How Claude Code Eats the Web

I was curious about how Claude Code handles web fetching. When you fetch a URL, Claude Code shows you the document size—but is that the original HTML file size, or something smaller? My hunch was that it converts HTML to Markdown before putting it into context. Does it actually do that, or does it just dump raw HTML and burn tokens?

So I did what any reasonable person would do: I pointed Claude Code at its own minified cli.js bundle and asked it to figure out how it works. Turns out it's pretty clever.

The Token Problem

Web pages are bloated. A simple documentation page might be 50KB of HTML but only 2KB of actual content. If you're paying per token that's a problem.

Claude Code solves this in stages.

Stage 1: HTML to Markdown

The first thing that happens is your fetched HTML gets converted to Markdown using Turndown.

Th2.default().turndown(J); // HTML in, Markdown out

This strips all the <div> soup, navigation, scripts, and CSS. What remains is the content structure: headings, paragraphs, code blocks, links.

Already a big win.

Stage 2: The Small Model

Here's where it gets interesting. The Markdown doesn't go straight to Claude. Instead, it gets processed by a "small, fast model" first.

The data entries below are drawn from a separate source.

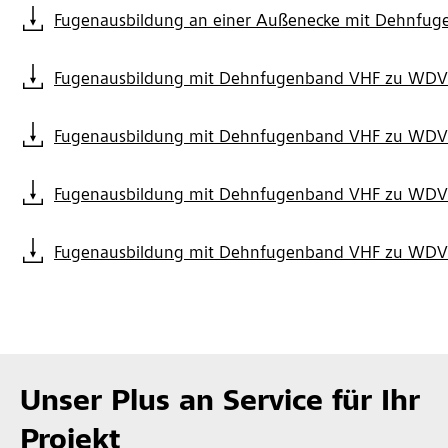
Fugenausbildung an einer Außenecke mit Dehnfuge
Fugenausbildung mit Dehnfugenband VHF zu WDVS
Fugenausbildung mit Dehnfugenband VHF zu WDVS 
Fugenausbildung mit Dehnfugenband VHF zu WDVS 
Fugenausbildung mit Dehnfugenband VHF zu WDVS 
Unser Plus an Service für Ihr
Projekt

if (K && W.includes("text/markdown") && J.length < Ph2) V = J; // use as-is
else V = await vh2(Q, J, B.signal, G, K); // process with small model

This small model receives your original prompt plus the page content, and extracts only the relevant parts. So if you asked "what are the authentication options?" you get back a focused answer—not the entire page.

The main Claude model only sees this distilled output.

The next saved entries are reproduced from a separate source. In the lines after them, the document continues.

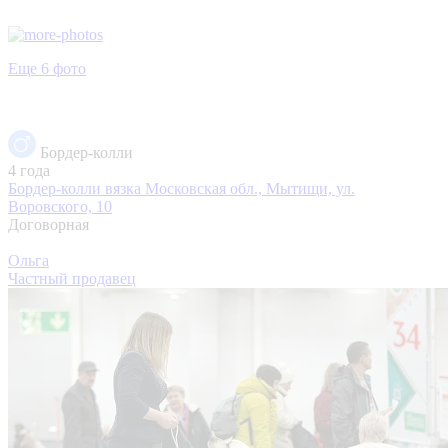
Еще 6 фото
Бордер-колли
4 года
Бордер-колли вязка
Московская обл., Мытищи, ул.
Воровского, 10
Договорная
Ольга
Частный продавец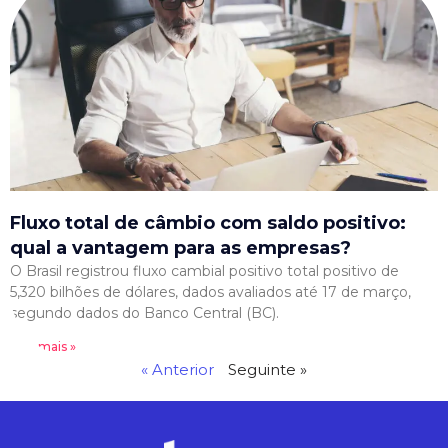
Fluxo total de câmbio com saldo positivo:
qual a vantagem para as empresas?
O Brasil registrou fluxo cambial positivo total positivo de
5,320 bilhões de dólares, dados avaliados até 17 de março,
segundo dados do Banco Central (BC).
Leia mais »
« Anterior
Seguinte »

The Trusted Sites Shortcut

There's a hardcoded list of ~80 documentation sites that get special treatment:

  • docs.python.org
  • developer.mozilla.org
  • react.dev
  • kubernetes.io
  • docs.aws.amazon.com
  • etc.

For these trusted sites, if the server returns Content-Type: text/markdown and the content is under 100k characters, it skips the small model entirely. Direct passthrough.

if (K && W.includes("text/markdown") && J.length < Ph2) Ph2 = 1e5; // 100,000 character threshold

Important caveat: this fast-path only applies when the server sends Markdown directly. A trusted site returning HTML still goes through Turndown conversion and then the small model.

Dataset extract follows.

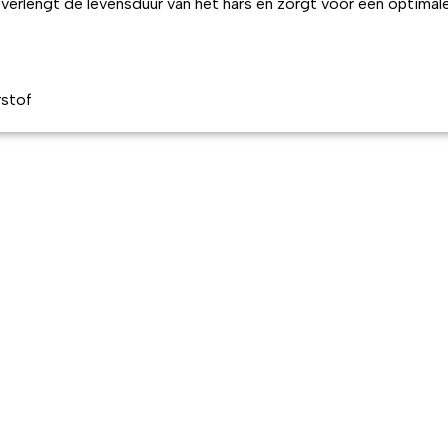
verlengt de levensduur van het hars en zorgt voor een optimal
rstof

The small model also uses different prompts based on trust. Trusted sites get a more generous prompt that allows including "relevant details, code examples, and documentation excerpts." Non-trusted sites get a stricter prompt with a 125-character maximum for quotes.

Caching

Results get cached for 15 minutes in an LRU cache with a 50MB limit.

vp5 = 900000; // 15 min TTL
kp5 = 52428800; // 50MB max

Repeated fetches of the same URL are essentially free.

The Full Flow

URL + prompt
    ↓
[Cache hit?] → return cached
    ↓
[Fetch]
    ↓
[HTML?] → Turndown → Markdown
    ↓
[Trusted + Content-Type: text/markdown + <100k?] → use directly
    ↓
[Otherwise] → small model extracts relevant info
    ↓
[Cache result]
    ↓
[Return to Claude]

Should You Serve Markdown to Agents?

Given all this, is it worth serving Markdown instead of HTML if you're building docs that agents will consume?

Short answer: clean content matters more than format.

The HTML-to-Markdown conversion is good enough. And the small model processing might actually help by filtering out noise from messy pages.

But if you're building specifically for agent consumption, Markdown is the path of least resistance:

  1. No conversion step
  2. Predictable output
  3. Potential fast-path if you're on the trusted list

The real wins come from semantic structure—proper headings, code blocks, minimal boilerplate. Not the format itself.

Takeaway

Claude Code doesn't just fetch and dump. It:

  1. Converts HTML to Markdown (Turndown)
  2. Optionally processes with a small model to extract relevant info
  3. Caches results for 15 minutes
  4. Has a fast path for trusted documentation sites

Pretty reasonable architecture for keeping token costs down while still giving the model useful context.

A Small Feature Request

One thing I'd love to see: when Claude Code fetches a URL, show both the original document size and the size of what actually ends up in context. Maybe even the token cost.

Right now you see "fetched 847KB" and have no idea if that's what Claude actually receives or if it got compressed down to 12KB after processing. Given all this clever optimization happening behind the scenes, it'd be nice to see it reflected in the UI—both for peace of mind and to better understand what you're paying for.